Dans le monde, les grandes villes explosent; et l'immigration est LE facteur démographique en cause. On assiste à des migrations intra-nationales, des régions vers les métropoles, mais aussi et de plus en plus international, dû aux guerres, à la misère, aux changements climatiques et à toute cette humanité qui rêve de vies meilleures.

Néanmoins le migrant semble s'imposer comme le signe le plus visible de la transformation rapide des sociétés. La globalisation et les changements technologiques agissent de façon plus sournoise. Le migrant, il arrive en chair et en os, avec ses valeurs, ses coutumes, son patrimoine culturel et son « art de vivre ». Il incarne souvent un écart culturel majeur face aux valeurs du terroir. Ce qui inquiète. Ce qui donne l'impression que le patrimoine culturel et l'identité locale sont menacés; particulièrement si on le côtoie peu (c'est en régions où l'on retrouve le moins d'immigrants et que l'on retrouve les taux les plus élevés d'intolérance ethnique). On y voit le symbole avant l'humain.

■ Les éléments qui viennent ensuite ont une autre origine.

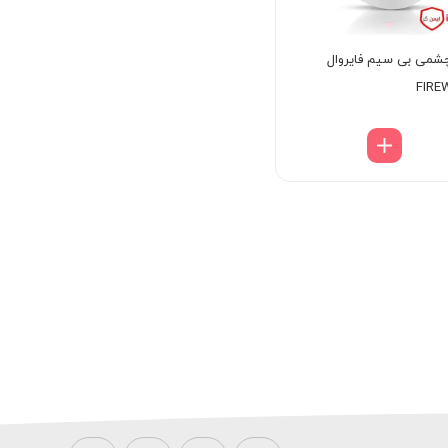
شمی بی سیم فایروال
FIRE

Ainsi, cette coupure villes/régions, ouverture/inquiétude face au changement, modernité socioculturelle /conservatisme, s'est invité au centre de la politique nationale de la majorité des pays occidentaux et/ou démocratiques et explique en grande partie beaucoup de résultats électoraux au cours des dernières années. La CAQ s'est présentée comme le changement (politique certes), mais elle a été plutôt vue comme un rempart contre le changement (certainement social).

On ne peut certes pas tout expliquer par cette tendance. Il y avait certainement une « fatigue » à l'égard des libéraux, ainsi qu'un travail mieux « huilé » de la CAQ sur le terrain. Mais on ne peut oublier que la campagne s'est faite en partie sur le dos de l'immigration.

En espérant, comme bien des observateurs, que maintenant au pouvoir, la CAQ risque de gouverner davantage au centre que la campagne l'a annoncé. On verra.